Ses enfants, les musiciens

Autre variable de la mystérieuse équation Cesaria: les musiciens réunis autour du pianiste Fernando Andrade, alias Nando, aux côtés de la chanteuse depuis 1999. Nando est également le musicien central de Rogamar, auquel ont collaboré moult grosses pointures, dont le violoncelliste et arrangeur brésilien Jacques Morelenbaum - qui a tissé les cordes pour Caetano Veloso et Henri Salvador, notamment.

«Ma relation avec mes musiciens, estime la dame, est familiale: ils me voient un peu comme une mère et moi je les vois comme mes enfants, car je les connais tous depuis longtemps, surtout ceux qui sont issus du Cap-Vert. Il y a un respect mutuel.»

Cesaria Evora, il faut le dire, est non seulement la mère symbolique de ses propres musiciens mais aussi de l'entière communauté des chanteurs et musiciens du Cap-Vert. De toute évidence, elle assume ce rôle. «Fantcha, qui vit aux États-Unis, elle est un peu comme ma petite-fille. Et il y a tous ces jeunes Capverdiens qui arrivent sur le circuit de la chanson.
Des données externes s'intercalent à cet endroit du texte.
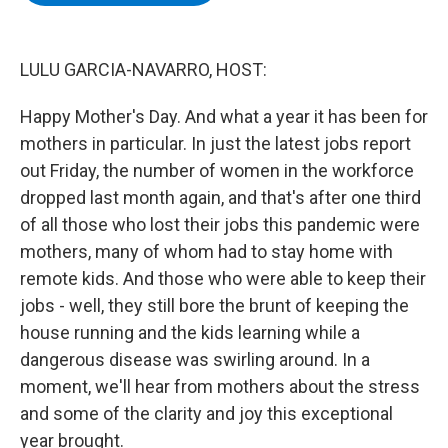
b
t
e
s
o
e
d
k
o
r
I
y
k
n
LULU GARCIA-NAVARRO, HOST:
Happy Mother's Day. And what a year it has been for
mothers in particular. In just the latest jobs report
out Friday, the number of women in the workforce
dropped last month again, and that's after one third
of all those who lost their jobs this pandemic were
mothers, many of whom had to stay home with
remote kids. And those who were able to keep their
jobs - well, they still bore the brunt of keeping the
house running and the kids learning while a
dangerous disease was swirling around. In a
moment, we'll hear from mothers about the stress
and some of the clarity and joy this exceptional
year brought.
Entre nous, les rapports sont très bons.»

Jointe à Paris, Cesaria Evora dit conserver sa résidence principale au Cap-Vert, dans l'île de São Vicente. «J'y ai mes habitudes, ma famille, mes amis. C'est là que je préfère être lorsque je ne travaille pas. Ma petite part de mon pays, je n'ai ni l'intention de la vendre ni de la prêter. Chaque année, je passe plusieurs mois là-bas, j'y reçois mes amis, je gère ma maison, je redeviens une femme au foyer.» Et dans le reste du monde? A-t-elle des publics préférés, chouchous?
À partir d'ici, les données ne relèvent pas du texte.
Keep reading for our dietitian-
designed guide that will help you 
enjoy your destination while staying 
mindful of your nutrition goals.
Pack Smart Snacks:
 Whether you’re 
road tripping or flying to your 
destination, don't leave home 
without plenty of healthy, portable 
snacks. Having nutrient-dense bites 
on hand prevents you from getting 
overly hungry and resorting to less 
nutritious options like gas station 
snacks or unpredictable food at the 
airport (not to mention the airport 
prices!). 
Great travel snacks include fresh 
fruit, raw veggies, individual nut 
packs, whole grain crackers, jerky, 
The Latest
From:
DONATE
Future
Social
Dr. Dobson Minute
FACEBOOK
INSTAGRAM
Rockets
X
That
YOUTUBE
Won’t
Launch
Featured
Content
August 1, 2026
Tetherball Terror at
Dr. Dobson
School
«Pas vraiment, répond-elle, j'ai été bien accueillie partout. Je garde toutefois un attachement particulier au public français, où j'ai fait mes débuts sur la scène internationale. C'est là qu'on m'a découverte hors du Cap-Vert.»

Et le public québécois?

«J'ai d'excellents souvenirs de mes tournées chez vous. Je ne sais même pas combien de fois j'y suis venue, j'ai perdu le compte! À Montréal, il y a toujours un interprète qui m'accompagne et qui me donne les avis du public et qui me fait la traduction pour les interviews - comme c'est ici le cas. J'ai aussi un frère, Manuel, qui vit à Montréal et à qui je compte rendre visite - il y est retraité avec sa famille, après avoir travaillé pour la pétrolière BP.»

Pourquoi changer tout ça, au fait?

Cesaria Evora, en spectacle le 26 septembre à la salle Wilfrid-Pelletier de la Place des Arts.